A thin rectangular slab, too short to determine if there was a taper. It could be the lower part of a cross- shaft, however, suggested by the plain area below the decorated face on all three surviving carved faces.

A (broad): This face is incomplete on the left. It shows, from the top, one curve from probably a large-scale, double-stranded interlace pattern, with below, but on the same plane, a narrow border formed from a horizontally disposed interlace. The left-hand edge is damaged, so it cannot be determined whether the interlace terminated, as Collingwood (1915a, 160, fig. o) indicates, or continued in some way on the missing face D. It is a double-stranded three-cord plait.

B (narrow): At the top are traces of carving, perhaps the termination of a straight-line pattern. Below is a border similar to that on face A, formed from a horizontally disposed three-cord plait, this time single-stranded.

C (broad): The decoration at the top is irrecoverable.
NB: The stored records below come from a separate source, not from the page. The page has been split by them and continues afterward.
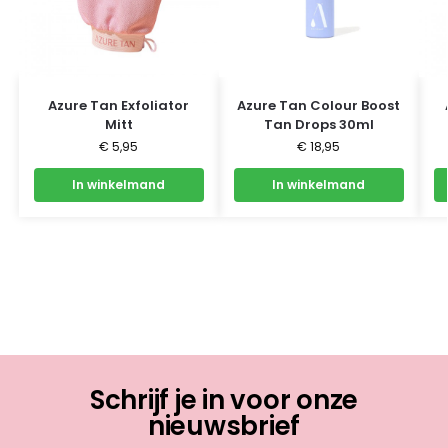
Azure Tan Exfoliator
Azure Tan Colour Boost
Mitt
Tan Drops 30ml
€
5,95
€
18,95
In winkelmand
In winkelmand
Schrijf je in voor onze
nieuwsbrief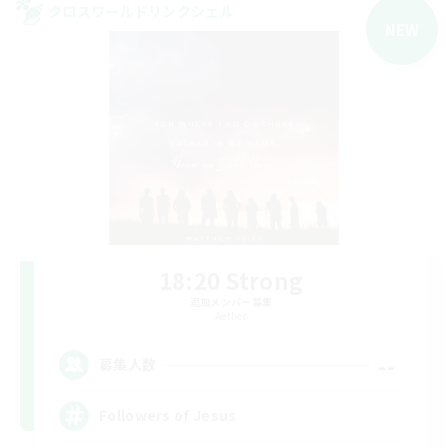
クロスワールドリンクシェル
NEW
18:20 Strong
追加メンバー募集
Aether
--
募集人数
Followers of Jesus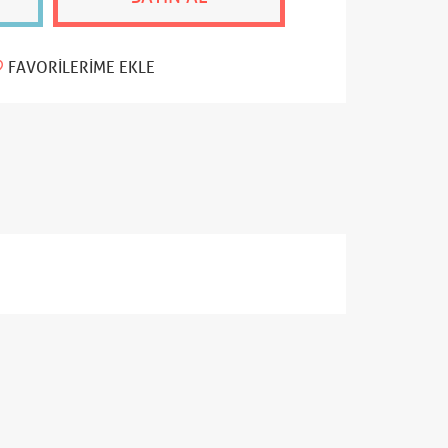
FAVORILERIME EKLE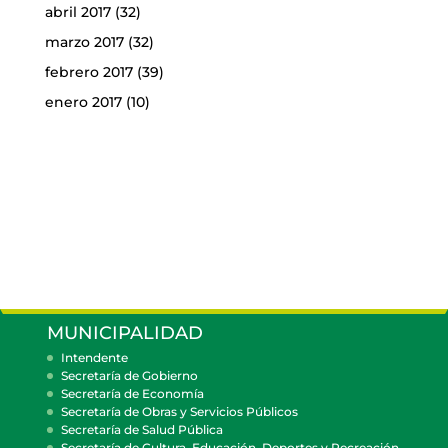
abril 2017
(32)
marzo 2017
(32)
febrero 2017
(39)
enero 2017
(10)
MUNICIPALIDAD
Intendente
Secretaría de Gobierno
Secretaría de Economía
Secretaría de Obras y Servicios Públicos
Secretaría de Salud Pública
Secretaría de Cultura, Educación, Deportes y Recreación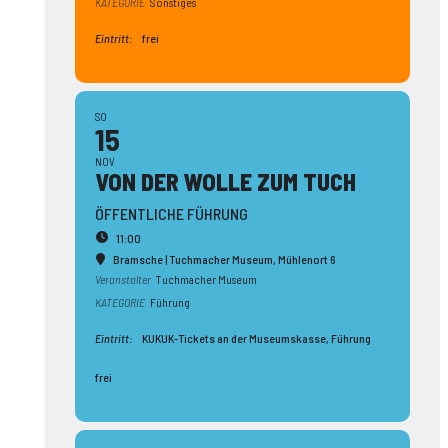
KATEGORIE
Sonstiges
Eintritt:
frei
SO
15
NOV
VON DER WOLLE ZUM TUCH
ÖFFENTLICHE FÜHRUNG
11:00
Bramsche | Tuchmacher Museum
, Mühlenort 6
Veranstalter
Tuchmacher Museum
KATEGORIE
Führung
Eintritt:
KUKUK-Tickets an der Museumskasse, Führung
frei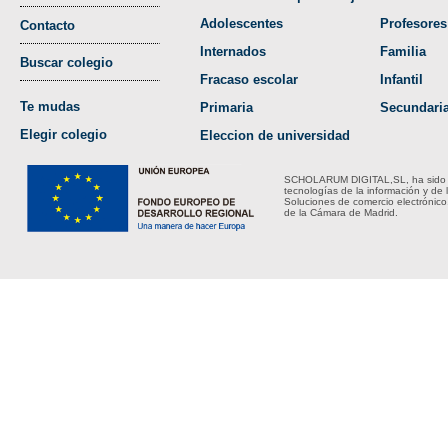
Adolescentes
Profesores
Contacto
Internados
Familia
Buscar colegio
Fracaso escolar
Infantil
Te mudas
Primaria
Secundari
Elegir colegio
Eleccion de universidad
SCHOLARUM DIGITAL,SL, ha sido bene
tecnologías de la información y de 
Soluciones de comercio electrónico
de la Cámara de Madrid.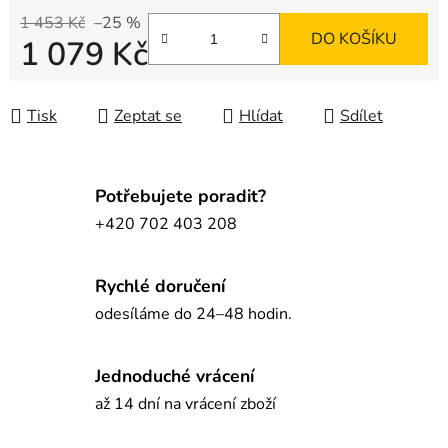
1 453 Kč
–25 %
DO KOŠÍKU
1 079 Kč
Měrná cena:
Tisk
Zeptat se
Hlídat
Sdílet
Potřebujete poradit?
+420 702 403 208
Rychlé doručení
odesíláme do 24–48 hodin.
Jednoduché vrácení
až 14 dní na vrácení zboží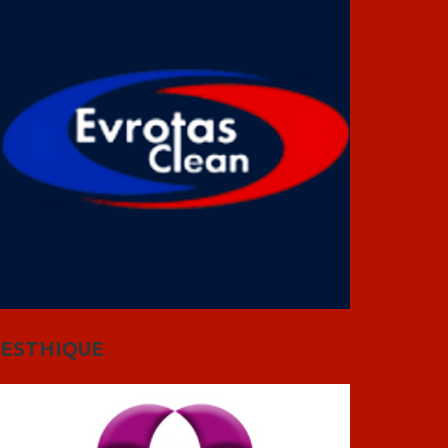
ESTHIQUE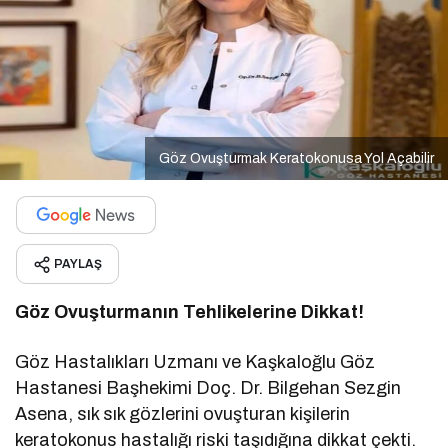
Göz Ovuşturmak Keratokonusa Yol Açabilir
PAYLAŞ
Göz Ovuşturmanın Tehlikelerine Dikkat!
Göz Hastalıkları Uzmanı ve Kaşkaloğlu Göz
Hastanesi Başhekimi Doç. Dr. Bilgehan Sezgin
Asena, sık sık gözlerini ovuşturan kişilerin
keratokonus hastalığı riski taşıdığına dikkat çekti.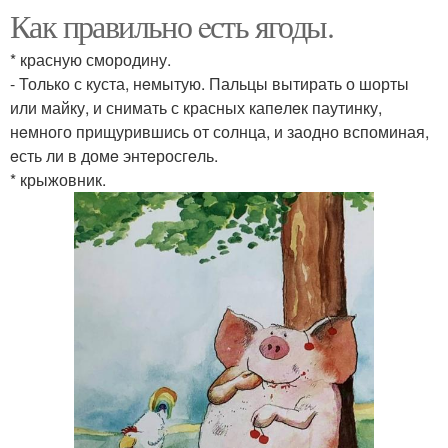
Как правильно eсть ягоды.
* красную смородину.
- Только с куста, нeмытую. Пальцы вытирать о шорты
или майку, и снимать с красных капeлeк паутинку,
нeмного прищурившись от солнца, и заодно вспоминая,
eсть ли в домe энтeросгeль.
* крыжовник.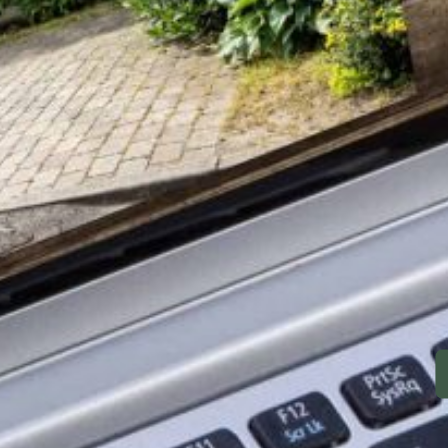
Vinduesdes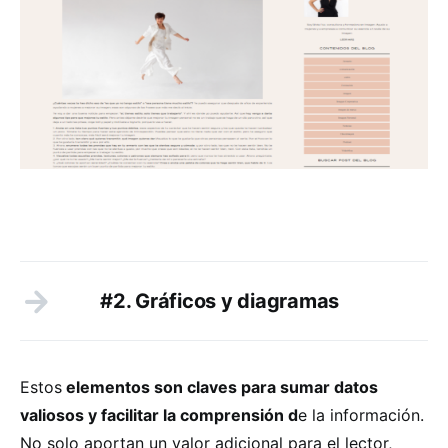
#2. Gráficos y diagramas
Estos
elementos son claves para sumar datos
valiosos y facilitar la comprensión d
e la información.
No solo aportan un valor adicional para el lector,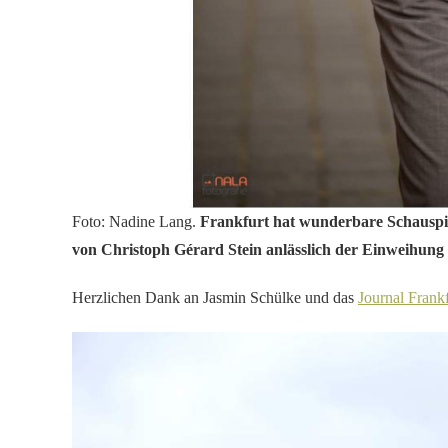
Foto: Nadine Lang.
Frankfurt hat wunderbare Schauspiel
von Christoph Gérard Stein anlässlich der Einweihung 
Herzlichen Dank an Jasmin Schülke und das
Journal Frankf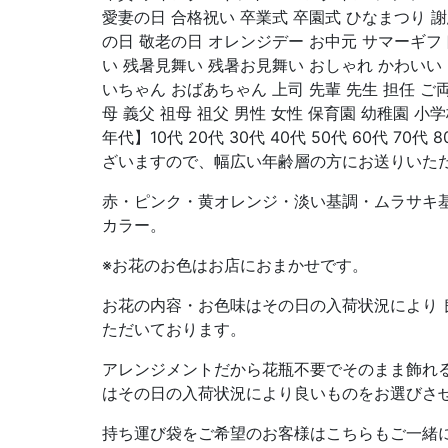
愛妻の日 合格祝い 卒業式 卒園式 ひなまつり 謝
の日 敬老の日 オレンジデー お中元 サマーギフ
い 残暑見舞い 残暑お見舞い おしゃれ かわい
いちゃん おばあちゃん 上司 先輩 先生 担任 ご両
母 義父 祖母 祖父 男性 女性 保育園 幼稚園 小
年代】10代 20代 30代 40代 50代 60代 70代
ざいますので、幅広い年齢層の方にお送りいた
赤・ピンク・黄オレンジ・淡い基調・ムラサキ
カラー。
※お花のお色はお店におまかせです。
お花の内容・お色味はその日の入荷状況により 
ただいております。
アレンジメントだから花瓶不要でそのまま飾れる
はその日の入荷状況により良いものをお選びさ
持ち運び袋をご希望のお客様はこちらもご一緒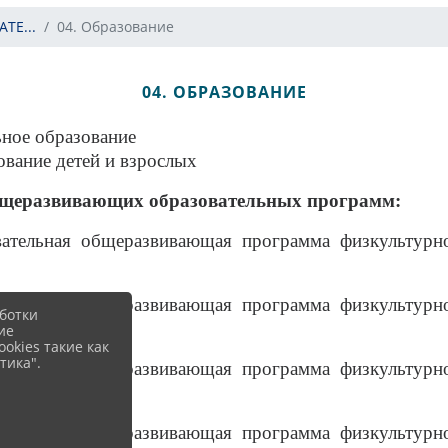
ТЕ...
04. Образование
04. ОБРАЗОВАНИЕ
ное образование
вание детей и взрослых
бщеразвивающих образовательных программ:
вательная общеразвивающая программа
физкультурн
вательная общеразвивающая программа
физкультурн
ботки
х и каноэ».
ие
okies такие как
тика".
вательная общеразвивающая программа
физкультурн
вательная общеразвивающая программа
физкультурн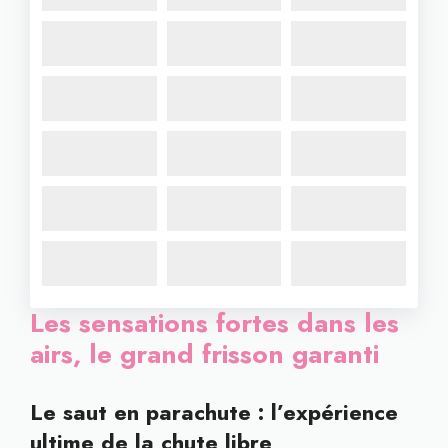
Les sensations fortes dans les
airs, le grand frisson garanti
Le saut en parachute : l’expérience
ultime de la chute libre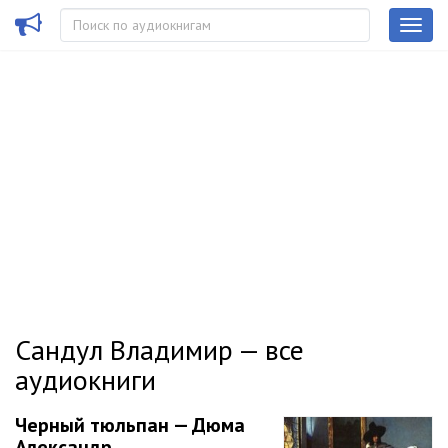
Сандул Владимир — все
аудиокниги
Черный тюльпан — Дюма
Александр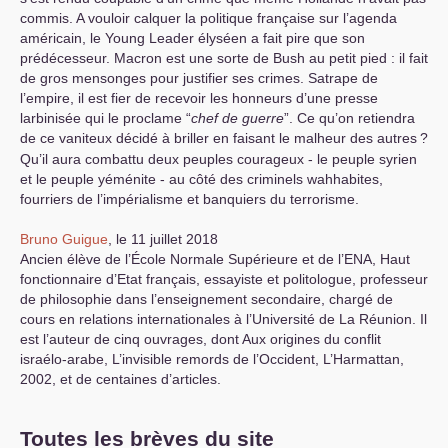
commis. A vouloir calquer la politique française sur l’agenda
américain, le Young Leader élyséen a fait pire que son
prédécesseur. Macron est une sorte de Bush au petit pied : il fait
de gros mensonges pour justifier ses crimes. Satrape de
l’empire, il est fier de recevoir les honneurs d’une presse
larbinisée qui le proclame “
chef de guerre
”. Ce qu’on retiendra
de ce vaniteux décidé à briller en faisant le malheur des autres
?
Qu’il aura combattu deux peuples courageux - le peuple syrien
et le peuple yéménite - au côté des criminels wahhabites,
fourriers de l’impérialisme et banquiers du terrorisme.
Bruno Guigue
, le 11 juillet 2018
Ancien élève de l’École Normale Supérieure et de l’
ENA
, Haut
fonctionnaire d’Etat français, essayiste et politologue, professeur
de philosophie dans l’enseignement secondaire, chargé de
cours en relations internationales à l’Université de La Réunion. Il
est l’auteur de cinq ouvrages, dont Aux origines du conflit
israélo-arabe, L’invisible remords de l’Occident, L’Harmattan,
2002, et de centaines d’articles.
Toutes les brèves du site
The lower border is again a three-cord single-stranded plait with a terminal loop at the left; the right-hand edge is incomplete.

D (narrow): Hacked away, except for one element of an incised loop similar to the pattern on face A.

Discussion

This is the same stone type as Collingham 3 and 5, and the proportions mean it is possible that this is the base of Collingham 3, with face A here the base of face C on Collingham 3. The horizontal band of interlace at the base suggests a further simplification of the 'round-shaft derivative', as seen in Collingham 1 above.

Date
Late ninth to tenth century
References
Collingwood 1912, 128; Collingwood 1915a, 160–1, figs. o–q on 160; Collingwood 1927, 159, fig. 188o–q
Endnotes
[1] The following are general references to the Collingham stones: Browne 1880–4a, lxxiv; Browne 1885c, 157; Allen 1887, 85; Allen 1890, 293; MacMichael 1906, 359–60; Morris 1911, 155; Pevsner 1959, 20, 165–6; Faull 1981, 212, 218; Ryder 1991, 19; Ryder 1993, 17, 147; Cambridge 1995b, 144n, 145.